# INPUT DATA

------------------------

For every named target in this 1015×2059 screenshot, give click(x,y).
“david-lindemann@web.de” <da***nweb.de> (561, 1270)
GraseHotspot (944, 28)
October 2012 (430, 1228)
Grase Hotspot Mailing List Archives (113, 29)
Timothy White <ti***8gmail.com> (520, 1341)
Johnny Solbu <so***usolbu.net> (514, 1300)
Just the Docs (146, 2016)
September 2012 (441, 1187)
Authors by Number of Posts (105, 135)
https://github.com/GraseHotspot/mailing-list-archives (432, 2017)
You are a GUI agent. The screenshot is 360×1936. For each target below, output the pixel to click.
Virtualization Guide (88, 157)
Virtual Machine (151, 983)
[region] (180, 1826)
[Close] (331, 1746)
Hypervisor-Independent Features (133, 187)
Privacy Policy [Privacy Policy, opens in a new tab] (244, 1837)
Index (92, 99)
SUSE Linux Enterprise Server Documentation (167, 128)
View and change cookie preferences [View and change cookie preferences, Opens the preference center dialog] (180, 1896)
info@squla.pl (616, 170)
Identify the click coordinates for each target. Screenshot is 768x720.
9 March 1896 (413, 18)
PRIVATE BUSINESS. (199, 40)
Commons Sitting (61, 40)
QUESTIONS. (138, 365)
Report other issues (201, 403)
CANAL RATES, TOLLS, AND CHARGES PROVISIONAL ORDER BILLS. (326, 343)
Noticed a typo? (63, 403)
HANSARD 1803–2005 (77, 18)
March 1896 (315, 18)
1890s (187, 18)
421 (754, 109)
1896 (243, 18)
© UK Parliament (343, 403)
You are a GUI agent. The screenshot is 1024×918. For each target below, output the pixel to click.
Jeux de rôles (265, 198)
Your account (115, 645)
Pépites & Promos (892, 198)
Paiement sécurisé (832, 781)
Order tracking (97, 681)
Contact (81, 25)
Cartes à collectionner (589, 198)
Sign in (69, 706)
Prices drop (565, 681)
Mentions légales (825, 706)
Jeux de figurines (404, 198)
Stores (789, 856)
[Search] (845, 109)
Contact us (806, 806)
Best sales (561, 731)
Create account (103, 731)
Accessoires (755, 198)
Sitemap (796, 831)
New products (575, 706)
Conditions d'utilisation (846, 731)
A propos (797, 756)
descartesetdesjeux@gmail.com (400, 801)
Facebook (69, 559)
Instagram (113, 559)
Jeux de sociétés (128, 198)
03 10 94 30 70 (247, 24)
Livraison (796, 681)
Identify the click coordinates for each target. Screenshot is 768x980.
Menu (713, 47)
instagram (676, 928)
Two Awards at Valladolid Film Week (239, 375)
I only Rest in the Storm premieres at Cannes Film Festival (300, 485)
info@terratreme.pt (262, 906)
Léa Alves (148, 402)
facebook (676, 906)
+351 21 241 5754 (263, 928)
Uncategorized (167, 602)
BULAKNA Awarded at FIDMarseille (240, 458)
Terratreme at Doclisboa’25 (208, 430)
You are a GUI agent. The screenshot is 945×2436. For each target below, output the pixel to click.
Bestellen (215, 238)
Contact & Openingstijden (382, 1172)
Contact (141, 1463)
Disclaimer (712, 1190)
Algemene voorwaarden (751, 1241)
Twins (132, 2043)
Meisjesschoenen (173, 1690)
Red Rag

------------------------

# TASK DESCRIPTION
Would you write out the whole listing word for word?

# ANSWER BELOW
For every named target in this 1015×2059 screenshot, give click(x,y).
“david-lindemann@web.de” <da***nweb.de> (561, 1270)
GraseHotspot (944, 28)
October 2012 (430, 1228)
Grase Hotspot Mailing List Archives (113, 29)
Timothy White <ti***8gmail.com> (520, 1341)
Johnny Solbu <so***usolbu.net> (514, 1300)
Just the Docs (146, 2016)
September 2012 (441, 1187)
Authors by Number of Posts (105, 135)
https://github.com/GraseHotspot/mailing-list-archives (432, 2017)
You are a GUI agent. The screenshot is 360×1936. For each target below, output the pixel to click.
Virtualization Guide (88, 157)
Virtual Machine (151, 983)
[region] (180, 1826)
[Close] (331, 1746)
Hypervisor-Independent Features (133, 187)
Privacy Policy [Privacy Policy, opens in a new tab] (244, 1837)
Index (92, 99)
SUSE Linux Enterprise Server Documentation (167, 128)
View and change cookie preferences [View and change cookie preferences, Opens the preference center dialog] (180, 1896)
info@squla.pl (616, 170)
Identify the click coordinates for each target. Screenshot is 768x720.
9 March 1896 (413, 18)
PRIVATE BUSINESS. (199, 40)
Commons Sitting (61, 40)
QUESTIONS. (138, 365)
Report other issues (201, 403)
CANAL RATES, TOLLS, AND CHARGES PROVISIONAL ORDER BILLS. (326, 343)
Noticed a typo? (63, 403)
HANSARD 1803–2005 (77, 18)
March 1896 (315, 18)
1890s (187, 18)
421 (754, 109)
1896 (243, 18)
© UK Parliament (343, 403)
You are a GUI agent. The screenshot is 1024×918. For each target below, output the pixel to click.
Jeux de rôles (265, 198)
Your account (115, 645)
Pépites & Promos (892, 198)
Paiement sécurisé (832, 781)
Order tracking (97, 681)
Contact (81, 25)
Cartes à collectionner (589, 198)
Sign in (69, 706)
Prices drop (565, 681)
Mentions légales (825, 706)
Jeux de figurines (404, 198)
Stores (789, 856)
[Search] (845, 109)
Contact us (806, 806)
Best sales (561, 731)
Create account (103, 731)
Accessoires (755, 198)
Sitemap (796, 831)
New products (575, 706)
Conditions d'utilisation (846, 731)
A propos (797, 756)
descartesetdesjeux@gmail.com (400, 801)
Facebook (69, 559)
Instagram (113, 559)
Jeux de sociétés (128, 198)
03 10 94 30 70 (247, 24)
Livraison (796, 681)
Identify the click coordinates for each target. Screenshot is 768x980.
Menu (713, 47)
instagram (676, 928)
Two Awards at Valladolid Film Week (239, 375)
I only Rest in the Storm premieres at Cannes Film Festival (300, 485)
info@terratreme.pt (262, 906)
Léa Alves (148, 402)
facebook (676, 906)
+351 21 241 5754 (263, 928)
Uncategorized (167, 602)
BULAKNA Awarded at FIDMarseille (240, 458)
Terratreme at Doclisboa’25 (208, 430)
You are a GUI agent. The screenshot is 945×2436. For each target below, output the pixel to click.
Bestellen (215, 238)
Contact & Openingstijden (382, 1172)
Contact (141, 1463)
Disclaimer (712, 1190)
Algemene voorwaarden (751, 1241)
Twins (132, 2043)
Meisjesschoenen (173, 1690)
Red Rag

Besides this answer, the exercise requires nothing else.